Use of uri://ed-fi.org Descriptor Values
The default uri://ed-fi.org
standards values can be useful as a means of populating descriptors that the Data Standard requires but that the agency does not depend on for its core use cases. When a use case relies on a specific descriptor, values in the uri://ed-fi.org
namespace should generally be avoided.
Over many years, the Alliance has learned that code sets are nearly always context-dependent, and even when values can be successfully mapped to Ed-Fi governed values, this practice introduces confusion to data users who must learn code values they have not seen before.
Organizations must not edit or change code sets or definitions in the uri://ed-fi.org
context. These values are governed by the Ed-Fi Alliance on behalf of the Ed-Fi community.
Specific API Prescriptions for uri://ed-fi.org
Values
Please note that per the guidance at top, specific Ed-Fi API specifications that are downstream of the Data Standard may add additional requirements that reflect community goals to better coordinate data exchange. Included in these requirements can be requirements to use uri://ed-fi.org
descriptors.
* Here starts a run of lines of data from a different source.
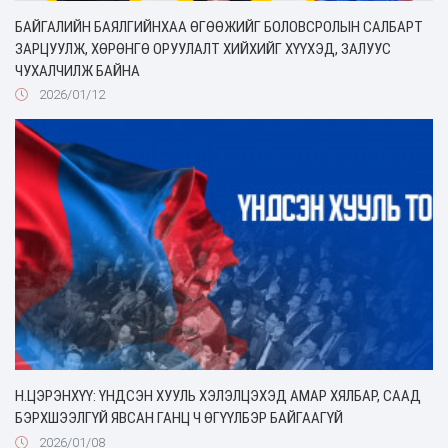
БАЙГАЛИЙН БАЯЛГИЙНХАА ӨГӨӨЖИЙГ БОЛОВСРОЛЫН САЛБАРТ
ЗАРЦУУЛЖ, ХӨРӨНГӨ ОРУУЛАЛТ ХИЙХИЙГ ХҮҮХЭД, ЗАЛУУС
ЧУХАЛЧИЛЖ БАЙНА
2026/01/12
Н.ЦЭРЭНХҮҮ: ҮНДСЭН ХУУЛЬ ХЭЛЭЛЦЭХЭД АМАР ХЯЛБАР, СААД
БЭРХШЭЭЛГҮЙ ЯВСАН ГАНЦ Ч ӨГҮҮЛБЭР БАЙГААГҮЙ
2026/01/08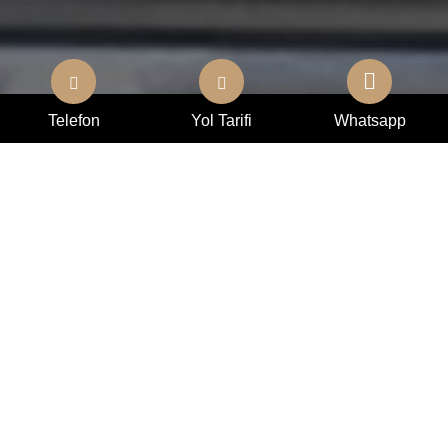
Telefon
Yol Tarifi
Whatsapp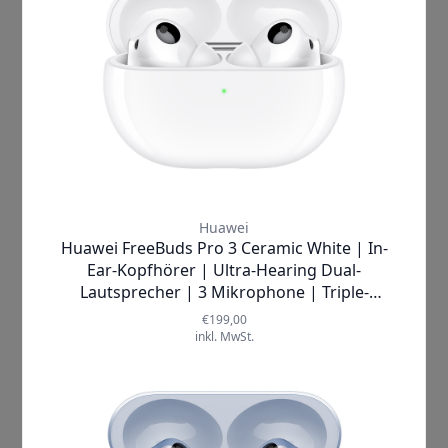
bringen nicht nur hervorragende
Klangqualität, sie ermöglichen es
dir auch, dich
ganz auf die Musik
zu konzentrieren, ohne von der
Außenwelt gestört zu werden
. Mit
der
intelligenten aktiven
Geräuschunterdrückung ANC 3.0
kannst du in eine Klangwelt
eintauchen, in der nur du und die
Musik zählen. Lass dich von den
tiefen Bässen und klaren Höhen
mitreißen und erlebe ein
emotionales Konzert direkt in
deinen Ohren.
Was macht die
Huawei FreeBuds 3
Pro
wirklich einzigartig? Ihre
herausragenden
Verkaufsargumente sind nicht nur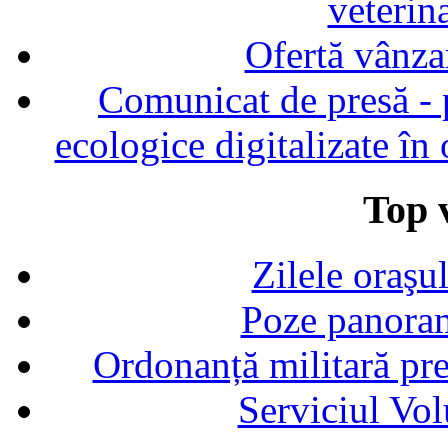
veterin
Ofertă vânza
Comunicat de presă - p
ecologice digitalizate în
Top v
Zilele oraşu
Poze panoram
Ordonanță militară p
Serviciul Vol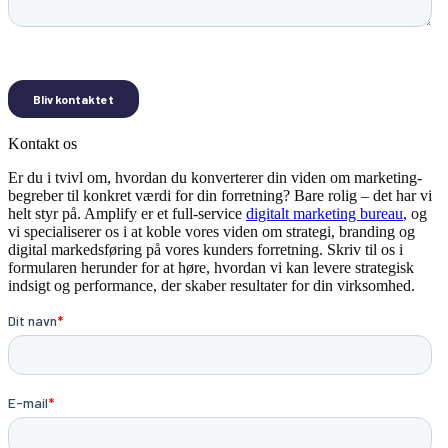
Kontakt os
Er du i tvivl om, hvordan du konverterer din viden om marketing-
begreber til konkret værdi for din forretning? Bare rolig – det har vi
helt styr på. Amplify er et full-service
digitalt marketing bureau
, og
vi specialiserer os i at koble vores viden om strategi, branding og
digital markedsføring på vores kunders forretning. Skriv til os i
formularen herunder for at høre, hvordan vi kan levere strategisk
indsigt og performance, der skaber resultater for din virksomhed.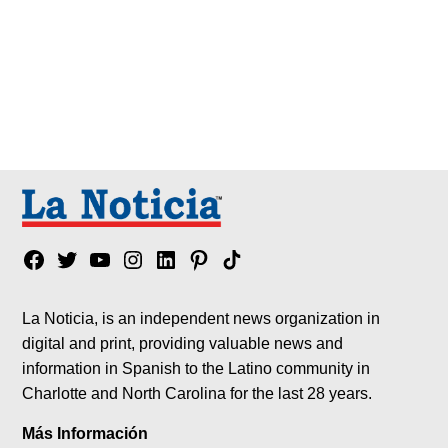
Facebook
Twitter
YouTube
Instagram
Linkedin
Pinterest
Tik
tok
La Noticia, is an independent news organization in
digital and print, providing valuable news and
information in Spanish to the Latino community in
Charlotte and North Carolina for the last 28 years.
Más Información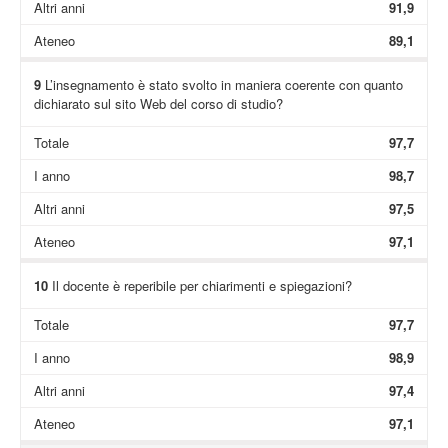
Altri anni
91,9
Ateneo
89,1
9
L’insegnamento è stato svolto in maniera coerente con quanto
dichiarato sul sito Web del corso di studio?
Totale
97,7
I anno
98,7
Altri anni
97,5
Ateneo
97,1
10
Il docente è reperibile per chiarimenti e spiegazioni?
Totale
97,7
I anno
98,9
Altri anni
97,4
Ateneo
97,1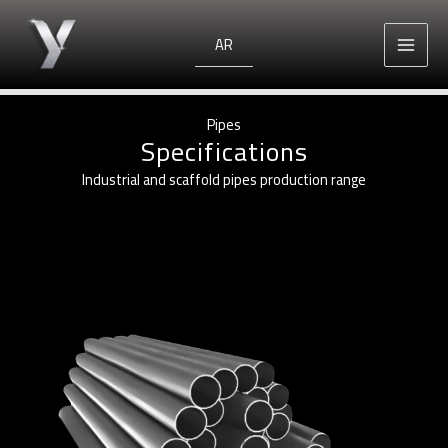
Skip
to
AR
content
Pipes
Specifications
Industrial and scaffold pipes production range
As an example, the proposed Ed-Fi Enrollment API requires the use of uri://ed-fi.org
descriptors because the API envisions a K12-wide context for use of that API; see (see ED-FI RFC 19 - ENROLLMENT API FOR SUITE 3 under section "Enumerations (Descriptors)."
Use of Provider (Vendor) Values
Note that there may be situations and use cases where organizations choose to use provider-defined values. For example, many assessment vendors work across the K12 landscape and have created enumeration values whose semantics are very specific, well-documented and well-understood. Such values are often used locally, even though they are vendor-defined. Use of these values is not uncommon in some domains.
As with uri://ed-fi.org
values, values or definitions in the namespace of another organization should not be modified by anyone other than the organization that owns them.
When such values exist in REST API context, vendors are often permitted to write these values; this tends to simplify the setup of the data exchange and allow the vendor control over descriptor management.
Descriptor Mapping as Data
Data Standard v4.0 introduced a new feature: the ability to capture descriptor mappings as data (see What's New - v4.0#DescriptorMapping). This feature promises to allow data elements with descriptors to retain more local fidelity as the element moves between data exchange contexts.
Commonly in K12, source systems will contain descriptor mappings to multiple contexts. For example, a Student Information System typically has both local LEA descriptor values and also mappings of those values to state values. This is also true of other systems as well -- assessment, intervention, etc. Sometimes, the mapping is between local/state contexts, but there are also mappings between vendor/local contexts, state/federal contexts, vendor/state contexts, and others.
Allowing these canonical mappings to be captured as data promises to allow a system to transmit data that retains important contextual information for multiple contexts and use cases.
The Alliance hopes that this feature can be useful to projects; we invite feedback on its utility for inclusion in future descriptor guidance.